### WHAT THE TASK REQUIRES:
In the records below, tally the lines that contain the word "Account" and give only that number.

### SOURCE DATA:
= = = =

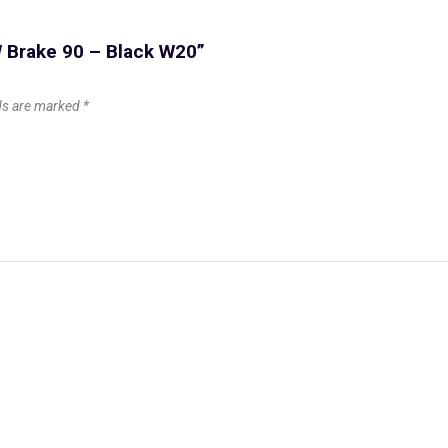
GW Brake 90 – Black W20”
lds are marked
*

= = = =

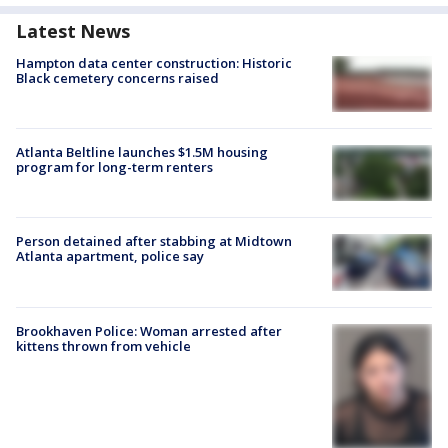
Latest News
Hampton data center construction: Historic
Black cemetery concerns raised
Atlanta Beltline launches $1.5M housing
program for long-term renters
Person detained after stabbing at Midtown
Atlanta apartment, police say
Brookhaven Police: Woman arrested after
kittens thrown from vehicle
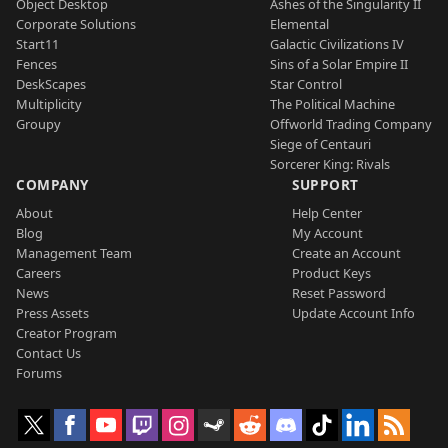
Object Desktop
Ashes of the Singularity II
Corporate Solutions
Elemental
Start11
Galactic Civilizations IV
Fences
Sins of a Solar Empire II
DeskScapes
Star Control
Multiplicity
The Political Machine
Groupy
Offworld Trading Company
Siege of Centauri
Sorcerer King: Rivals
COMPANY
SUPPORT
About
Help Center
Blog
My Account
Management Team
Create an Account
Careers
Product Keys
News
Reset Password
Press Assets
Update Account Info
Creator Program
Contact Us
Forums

= = = =

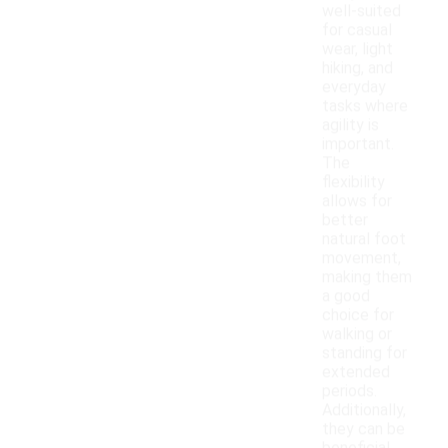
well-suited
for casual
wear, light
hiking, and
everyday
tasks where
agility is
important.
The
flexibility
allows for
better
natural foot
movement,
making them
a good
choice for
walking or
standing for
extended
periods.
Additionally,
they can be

= = = =

### YOUR SOLUTION:
3